Speech-to-Text Conversion with Azure
Photo by Andrea Piacquadio
Objective:
Create a system that leverages Azure services for converting spoken language into written text. This project focuses on using Azure Speech Services to perform speech-to-text conversion.
Technologies and Services Used:
- Azure Speech SDK: To interact with Azure Speech Services.
- Azure Speech Services (Speech-to-Text): For converting spoken language into text.
- Azure Storage (Optional): To store the converted text data.
Steps:
1. Azure Speech Service Setup:
- Create an Azure Speech resource on the Azure Portal.
- Obtain the necessary API keys and endpoint for authentication.

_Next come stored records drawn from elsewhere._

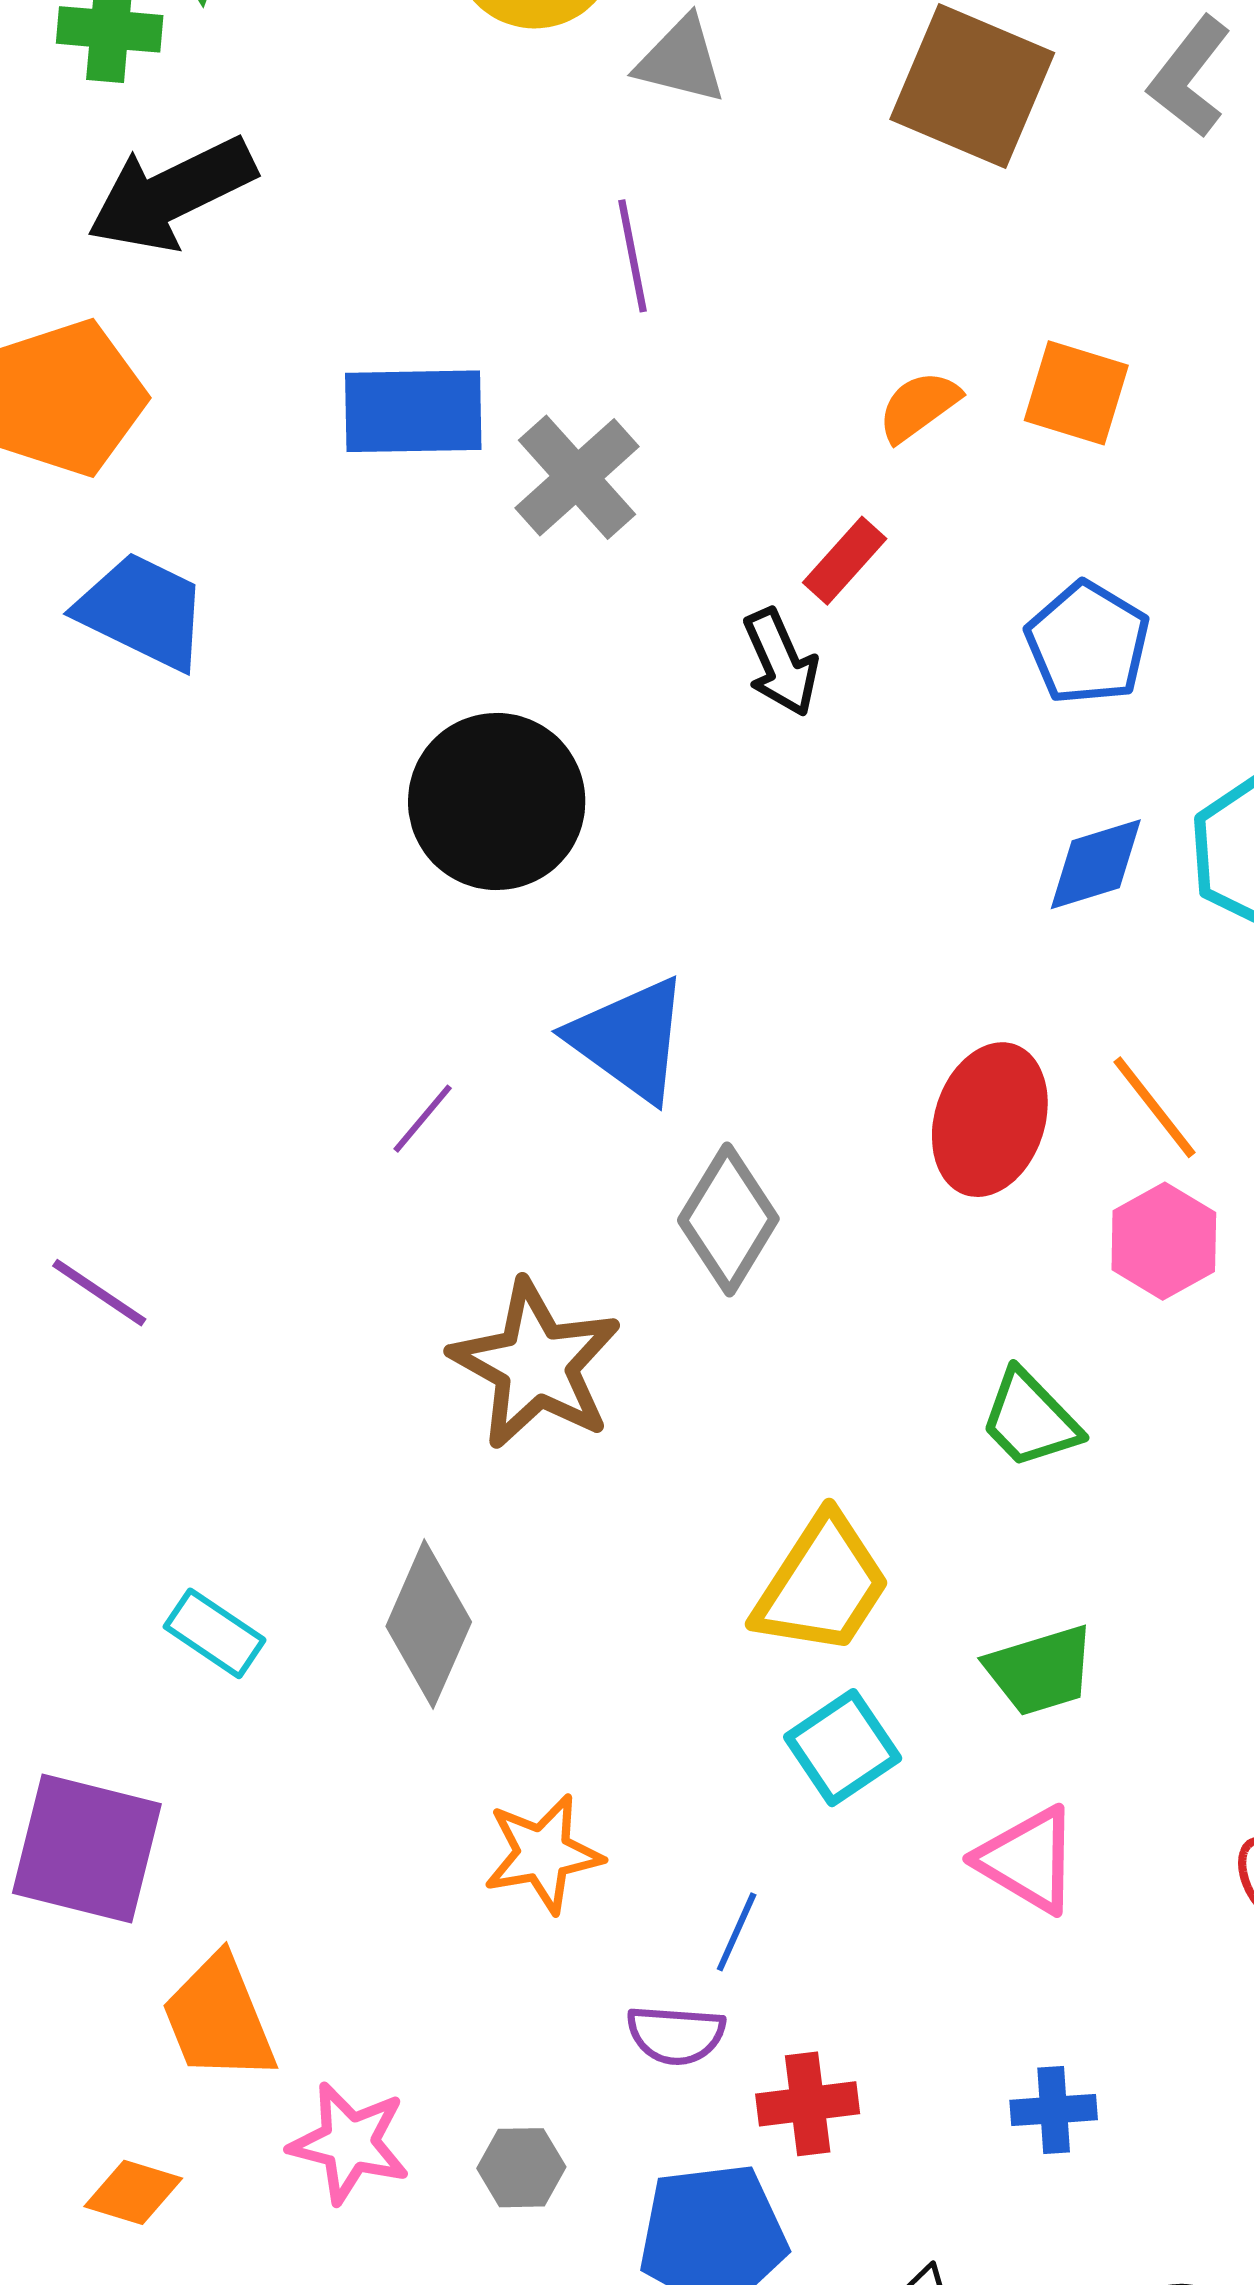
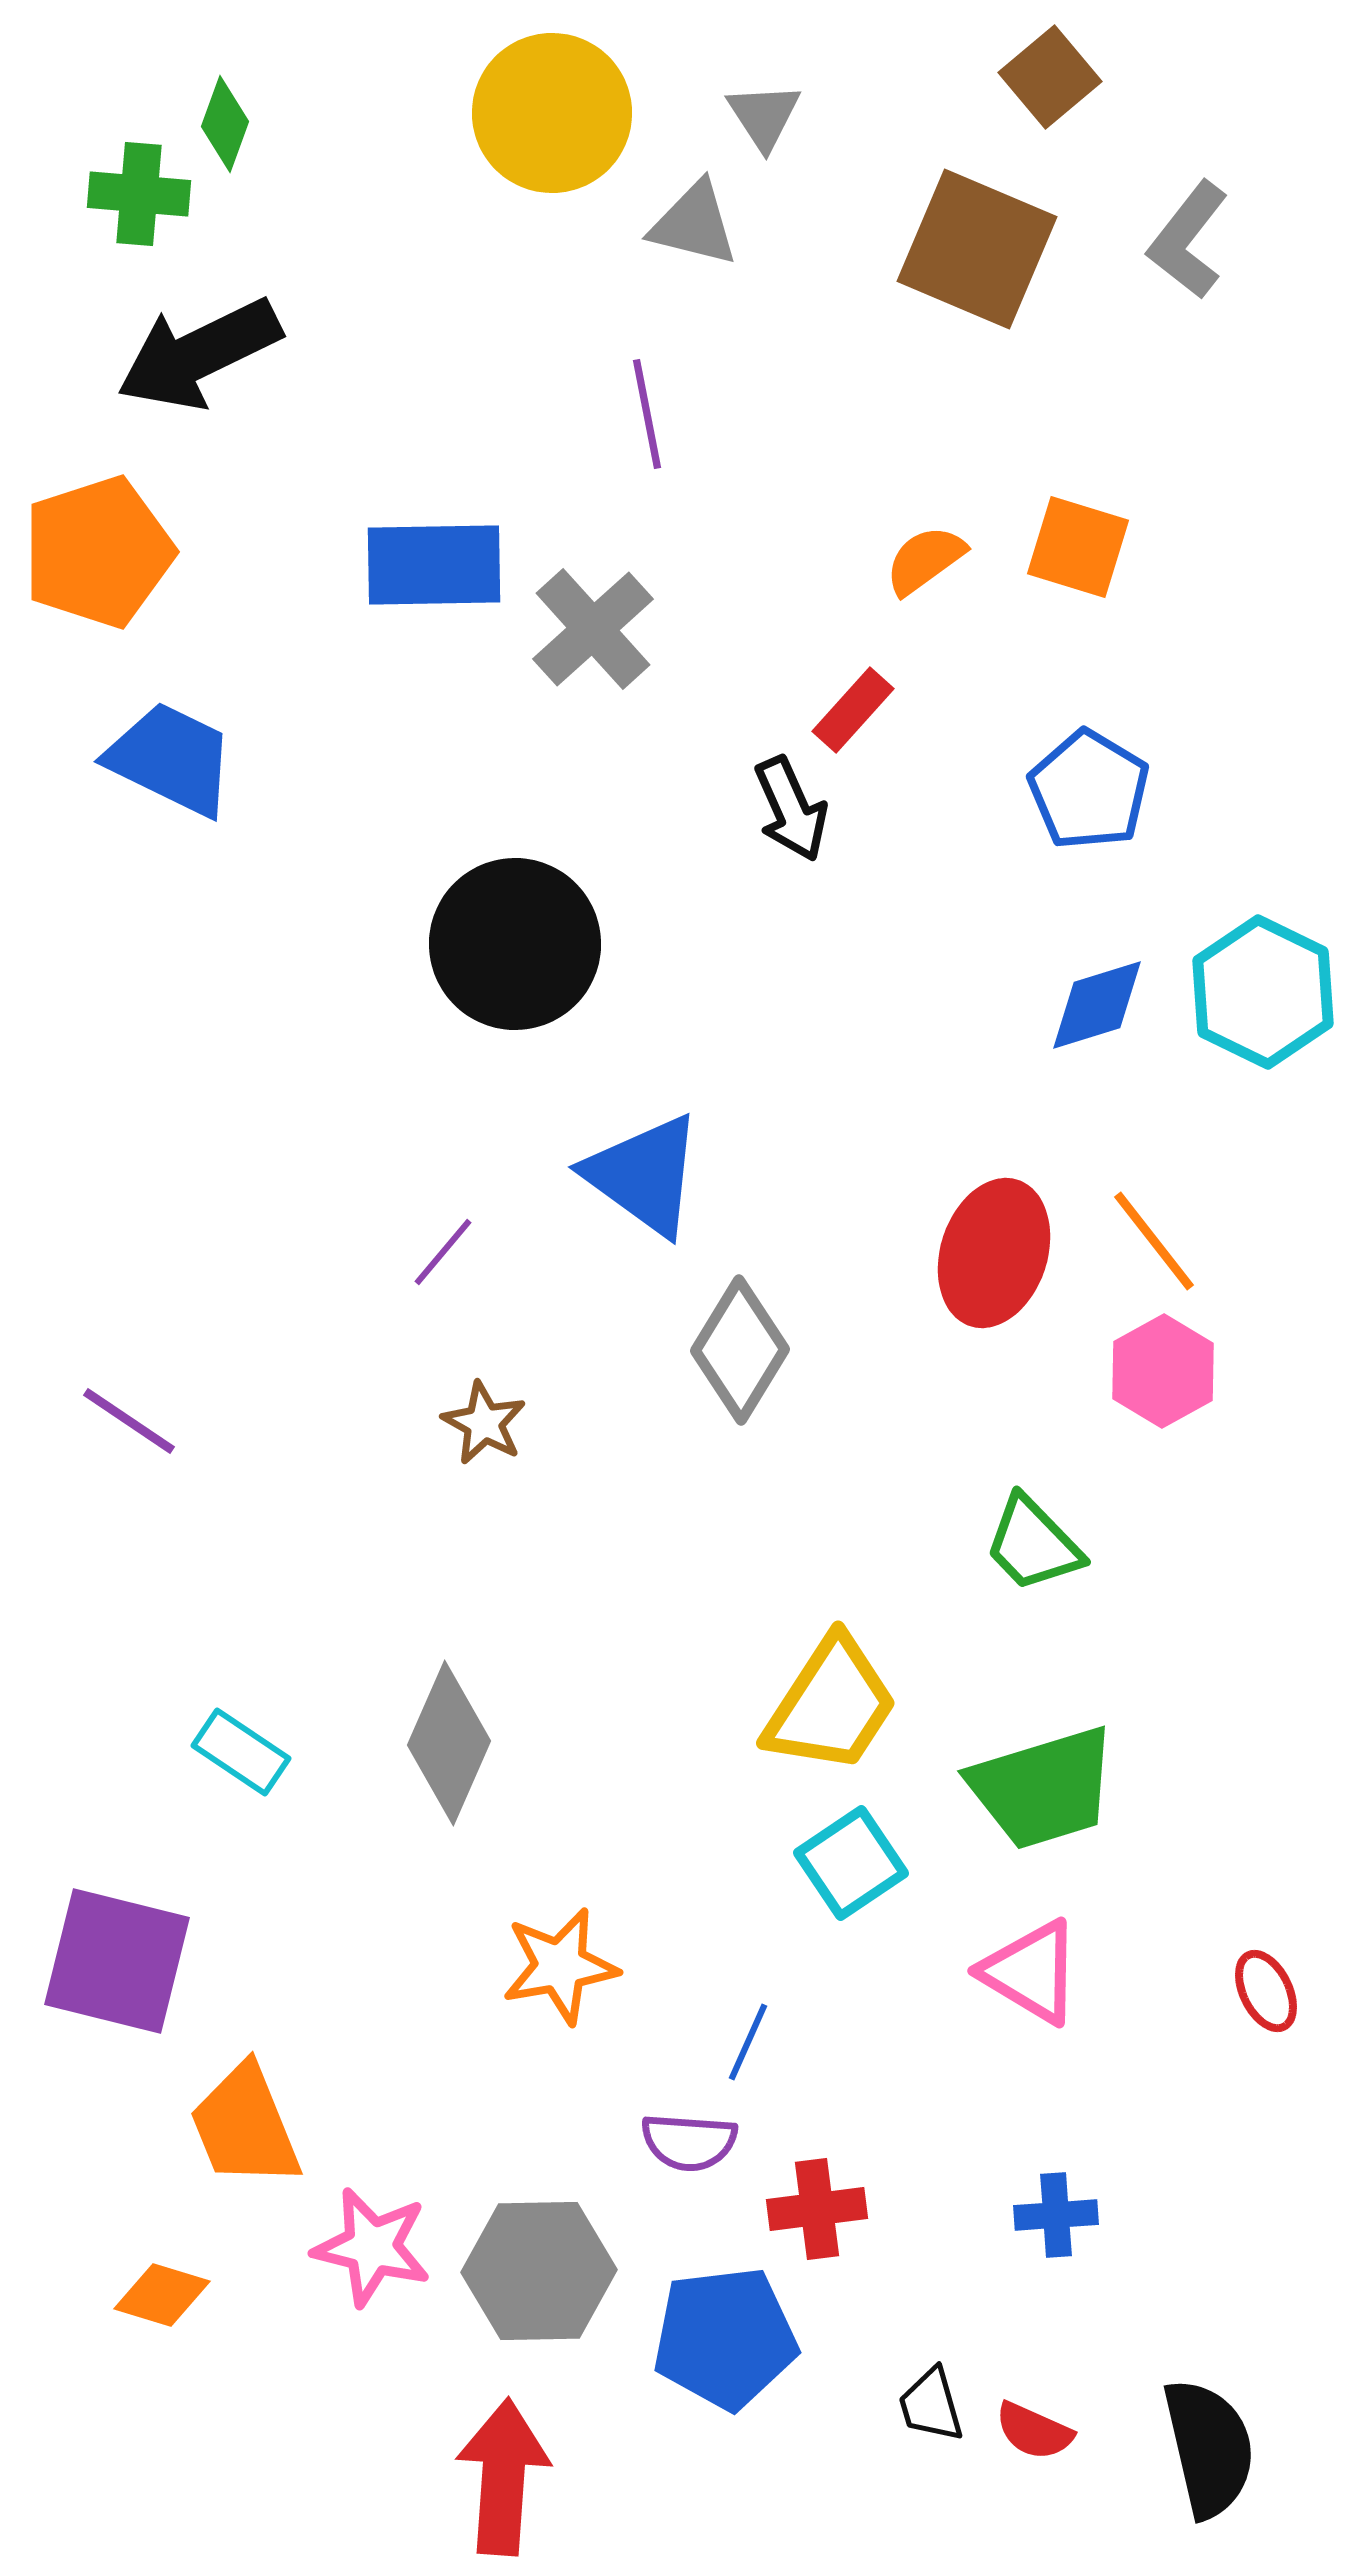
brown star: (536, 1365) -> (484, 1423), moved, size x0.5
green trapezoid: (1040, 1670) -> (1043, 1788), size x1.4
gray hexagon: (521, 2168) -> (539, 2271), size x1.8

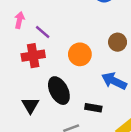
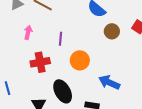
purple line: (43, 32) -> (60, 39), moved, turned 56
brown circle: (118, 42) -> (112, 31), moved

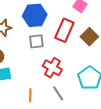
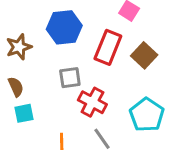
gray square: (36, 41) -> (70, 78), moved

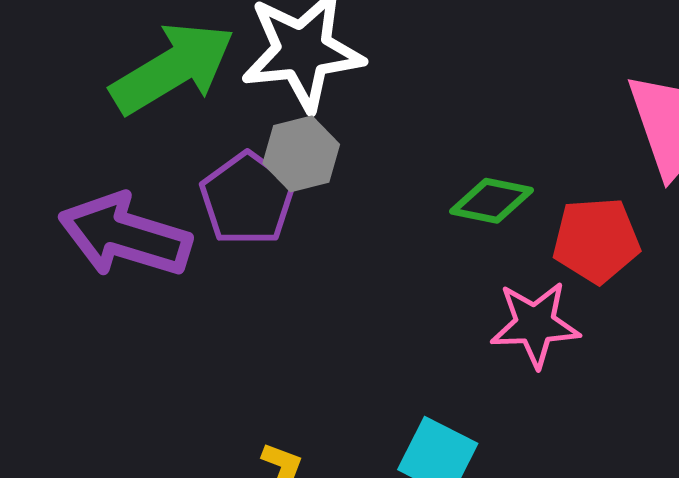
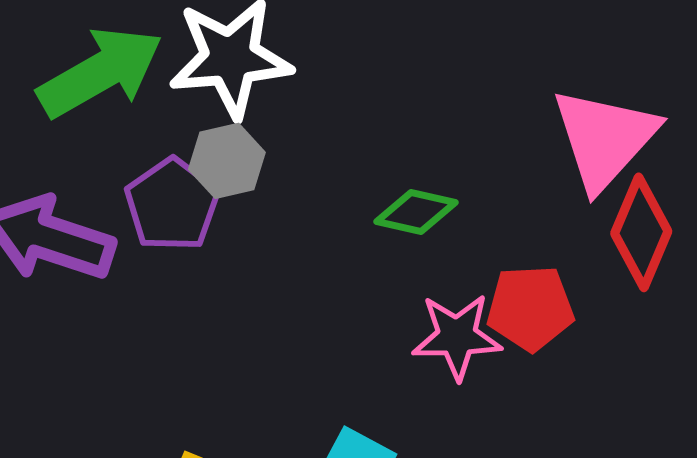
red pentagon: (596, 240) -> (530, 308), moved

2. Development Environment:
- Use a programming language of your choice (e.g., Python, C#).
- Install the Azure Speech SDK for your chosen language.
3. Integration with Azure Speech Services:
- Use the Azure Speech SDK to connect to Azure Speech Services.
- Implement a method to send audio data for speech-to-text conversion.
4. Speech-to-Text Conversion:
- Develop a script or application that utilizes Azure Speech Services to convert spoken language into text.
- Handle different audio file formats (e.g., WAV, MP3).
5. Text Data Handling:
- Process the converted text data as needed (e.g., store in a database, analyze sentiment, extract key phrases).
6. Optional: Azure Storage Integration:
- Implement Azure Storage to store the converted text data for future reference or analysis.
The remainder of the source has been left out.